How Did I Find Myself Here? sure sounds like it: confident and playful, amped up and in sync. Each of the album's eight songs is unique unto itself, yet all flow together into a cohesive set. The album sounds a bit like the '90s bands that Dream Syndicate influenced, a joyful immersion into collective melodic noise. Few units can soar, grind, and spasm in the ways Dream Syndicate has always been able to conjure at will. "Filter Me Through You" opens the album with an explosion of full-on aggression, all players on hand in a classic song of heartbreak and perseverance. Wynn has always been a great pop songwriter, and this is one of his strongest. So, too, is "Glide", with its soaring chorus of "I just glide / I may never get higher / I don't have to come down." The song, possibly a comment on expectations, both those he set for himself and those imposed by others, is as uplifting as the washes of Wynn and Victor's paired guitar drones.

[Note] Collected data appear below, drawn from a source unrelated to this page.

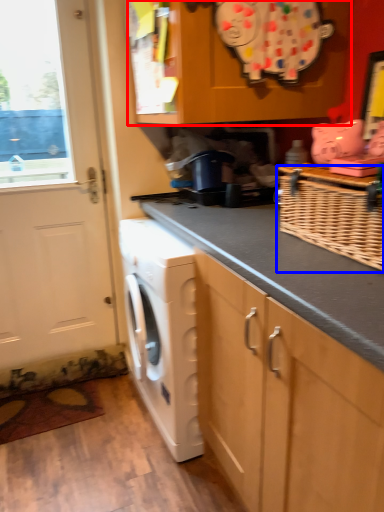 Question: Which object appears farthest to the camera in this image, cabinetry (highlighted by a red box) or basket (highlighted by a blue box)?

Choices:
 (A) cabinetry
 (B) basket

Answer: (A) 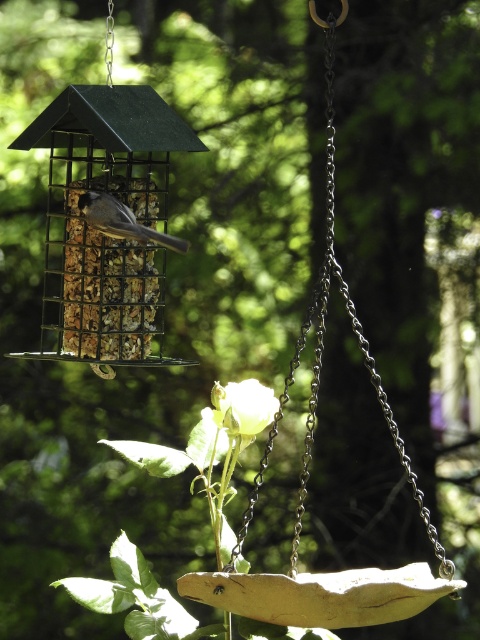 You are a bird trying to reach the yellow rose below the bird feeder. The metallic silver chain at center is in your way. Can you fly around it to the left or right to reach the rose?

The metallic silver chain at center is located at point (319, 292), so you can fly around it either to the left or right to reach the yellow rose below the bird feeder.

You are a photographer aiming to capture a clear photo of the gray matte bird at center without the white matte rose at center blocking it. How should you adjust your camera position?

Move your camera position behind the gray matte bird at center so that it is between the white matte rose at center and the camera. This way, the gray matte bird at center will block the view of the white matte rose at center, allowing for a clear photo of the bird without the rose obstructing it. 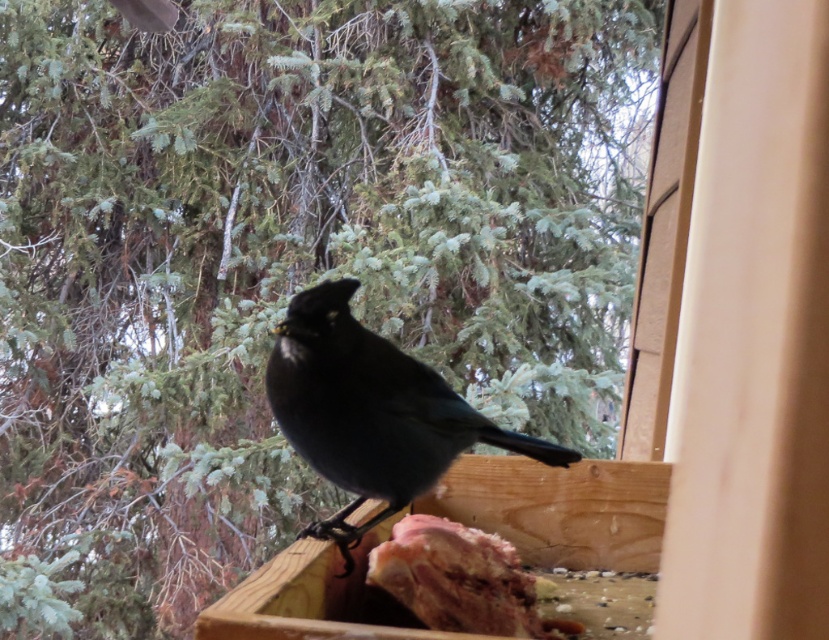 Can you confirm if shiny black bird at center is positioned to the right of raw meat at center?

Incorrect, shiny black bird at center is not on the right side of raw meat at center.

Can you confirm if shiny black bird at center is positioned below raw meat at center?

Incorrect, shiny black bird at center is not positioned below raw meat at center.

Between point (304, 410) and point (420, 588), which one is positioned behind?

The point (420, 588) is behind.

What are the coordinates of `shiny black bird at center` in the screenshot? It's located at (371, 412). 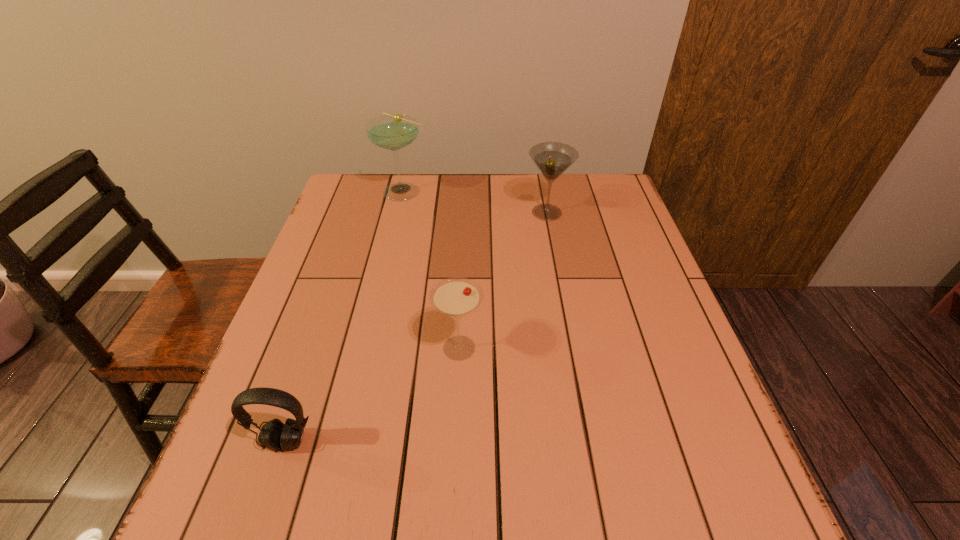 At what (x,y) coordinates should I click in order to perform the action: click on vacant point located between the third farthest object and the rightmost object. Please return your answer as a coordinate pair (x, y). Looking at the image, I should click on (503, 280).

Locate an element on the screen. The width and height of the screenshot is (960, 540). unoccupied area between the shortest martini and the nearest object is located at coordinates (372, 395).

You are a GUI agent. You are given a task and a screenshot of the screen. Output one action in this format:
    pyautogui.click(x=<x>, y=<y>)
    Task: Click on the vacant space that's between the nearest object and the leftmost martini
    The width and height of the screenshot is (960, 540).
    Given the screenshot: What is the action you would take?
    pyautogui.click(x=346, y=316)

At what (x,y) coordinates should I click in order to perform the action: click on free point between the leftmost martini and the nearest martini. Please return your answer as a coordinate pair (x, y). The width and height of the screenshot is (960, 540). Looking at the image, I should click on (432, 269).

Locate an element on the screen. The height and width of the screenshot is (540, 960). empty location between the second object from right to left and the headset is located at coordinates pos(372,395).

Identify the location of vacant region between the leftmost martini and the rightmost object. The image size is (960, 540). (476, 202).

Find the location of a particular element. The width and height of the screenshot is (960, 540). vacant space in between the leftmost martini and the nearest object is located at coordinates (346, 316).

The darker side of the Dream Syndicate can be heard in "80 West", which drops listeners onto Pennsylvania's long slog of a highway, one of those quintessentially American travel zones that pass between places but through nothing and where when sudden disruption occurs, be it crime or accident, whatever happens there happens in a vacuum that sucks all other travelers in, not to the event itself, but to a void that is the emptiness of waiting for the journey to resume and for life to return to normal. Of course, a grinding song such as this implies that nothing will ever be the same again. Meanwhile, "Outta My Head" is a psychedelic buzzsaw of a song conveying the fact that finding contentment doesn't necessarily mean that everything is okay all of the time, and there's always a need to blow off steam, with or without returning to old, self-destructive habits. And Kendra Smith makes a welcome return to the Dream Syndicate fold, sharing songwriting credits and singing lead on "Kendra's Dream", a welcome, trippy closer that evokes memories of her fine, underappreciated 1992 release Five Ways of Disappearing.
Titling the album How Did I Find Myself Here?, one suspects, is a mix of whimsy and sincerity on Wynn's part. It is kind of amazing that he has been able to forge the long career that he has within a music industry that has ranged from fawning to indifferent regarding his work and which has changed so dramatically since his first recordings. Yet, here he stands, healthy, well-adjusted, and maybe just enjoying his life and career more now than during its promising commercial heyday.
Let the Rock and Roll Hall of Fame trade in nostalgia. Steve Wynn is committed to always moving forward, even when he chooses to look back. We are all the beneficiaries.